In work that points toward this future, Tobias Gibis, a member of the Wenzel Lab and co-author of the present work, recently defended his thesis, in which he unified the scaling behavior of heat transfer and pressure gradients in turbulent boundary layers. Appelbaum added, “Building on Christoph and Tobias’s transformative work on the influence of heat transfer and pressure gradients to include Reynolds number effects would undoubtedly have very high scientific value. The support and resources from HLRS are the bedrock for this type of heavy computational work.”
In the meantime, the team’s dataset at moderate Reynolds numbers will contribute to a pool of wall-bounded turbulent flow data and could aid in the development of more comprehensive, more accurate turbulence models.
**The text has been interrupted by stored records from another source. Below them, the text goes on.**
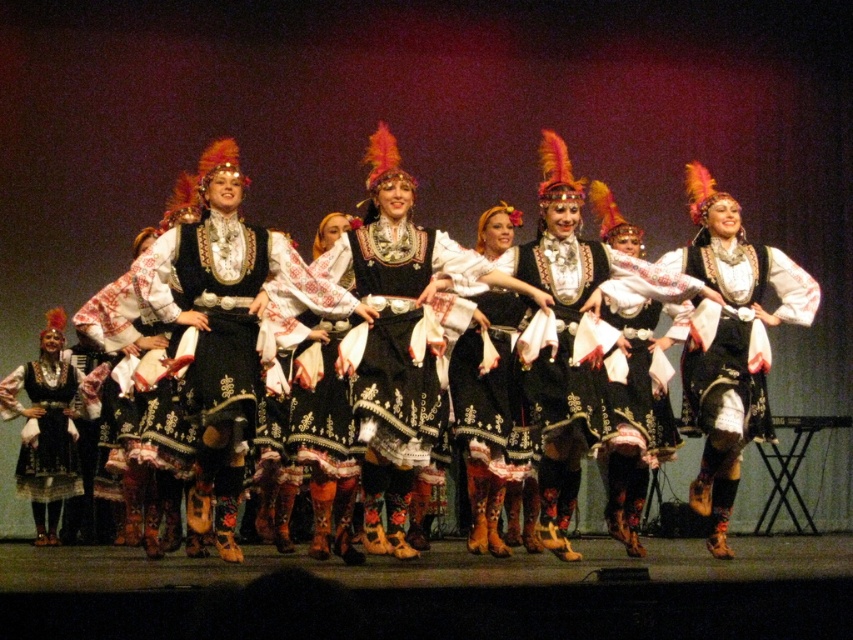 Between point (397, 282) and point (210, 148), which one is positioned in front?

Point (397, 282) is in front.

Is black embroidered dress at center smaller than black satin dress at center?

Indeed, black embroidered dress at center has a smaller size compared to black satin dress at center.

Is point (419, 291) positioned in front of point (680, 280)?

Yes.

Identify the location of black embroidered dress at center. (395, 339).

Between black embroidered dress at center and embroidered velvet dress at center, which one has less height?

Standing shorter between the two is black embroidered dress at center.

Find the location of `black embroidered dress at center`. black embroidered dress at center is located at coordinates (395, 339).

Which is behind, point (410, 362) or point (512, 365)?

The point (512, 365) is behind.

The image size is (853, 640). I want to click on black embroidered dress at center, so click(x=395, y=339).

Is point (369, 424) positioned in front of point (35, 486)?

Yes, it is.

Who is positioned more to the right, black embroidered dress at center or matte black dress at left?

black embroidered dress at center is more to the right.

At what (x,y) coordinates should I click in order to perform the action: click on black embroidered dress at center. Please return your answer as a coordinate pair (x, y). Looking at the image, I should click on (395, 339). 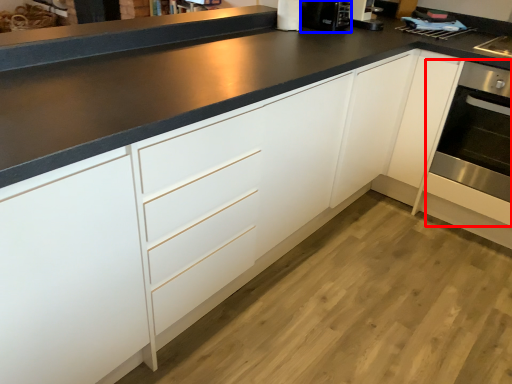 Question: Which point is further to the camera, oven (highlighted by a red box) or coffee machine (highlighted by a blue box)?

Choices:
 (A) oven
 (B) coffee machine

Answer: (B) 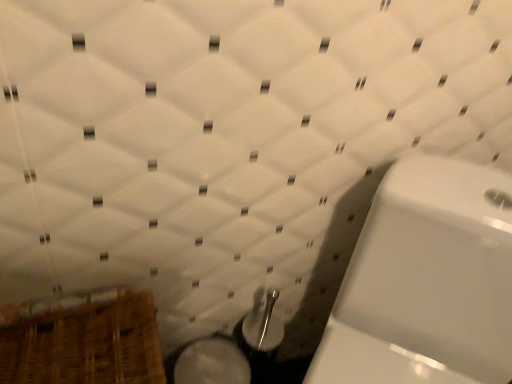 What is the approximate width of white glossy toilet at right?

white glossy toilet at right is 20.73 inches in width.

Locate an element on the screen. wooden basket at lower left is located at coordinates (85, 345).

The height and width of the screenshot is (384, 512). In order to click on white glossy toilet at right in this screenshot , I will do click(426, 282).

Does white glossy toilet at right have a larger size compared to white glossy bidet at lower center?

Indeed, white glossy toilet at right has a larger size compared to white glossy bidet at lower center.

The width and height of the screenshot is (512, 384). Find the location of `toilet on the right of white glossy bidet at lower center`. toilet on the right of white glossy bidet at lower center is located at coordinates (426, 282).

Is white glossy toilet at right facing away from white glossy bidet at lower center?

That's not correct — white glossy toilet at right is not looking away from white glossy bidet at lower center.

What's the angular difference between white glossy toilet at right and white glossy bidet at lower center's facing directions?

white glossy toilet at right and white glossy bidet at lower center are facing 39.7 degrees away from each other.

Considering the positions of objects wooden basket at lower left and white glossy toilet at right in the image provided, who is more to the left, wooden basket at lower left or white glossy toilet at right?

wooden basket at lower left is more to the left.

Between wooden basket at lower left and white glossy toilet at right, which one has smaller width?

With smaller width is wooden basket at lower left.

Is wooden basket at lower left positioned far away from white glossy toilet at right?

No, wooden basket at lower left is not far away from white glossy toilet at right.

Is white glossy toilet at right inside wooden basket at lower left?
This will give engineers new capabilities for optimizing aircraft designs for a wider range of operating conditions, and for improving other kinds of machines like fans or automobiles whose efficiency relies on managing effects in turbulent boundary layers.
— Christopher Williams
Funding for HLRS's Hawk and Hunter supercomputers was provided by the Baden-Württemberg Ministry for Science, Research, and the Arts and the German Federal Ministry of Research, Technology and Space through the Gauss Centre for Supercomputing (GCS).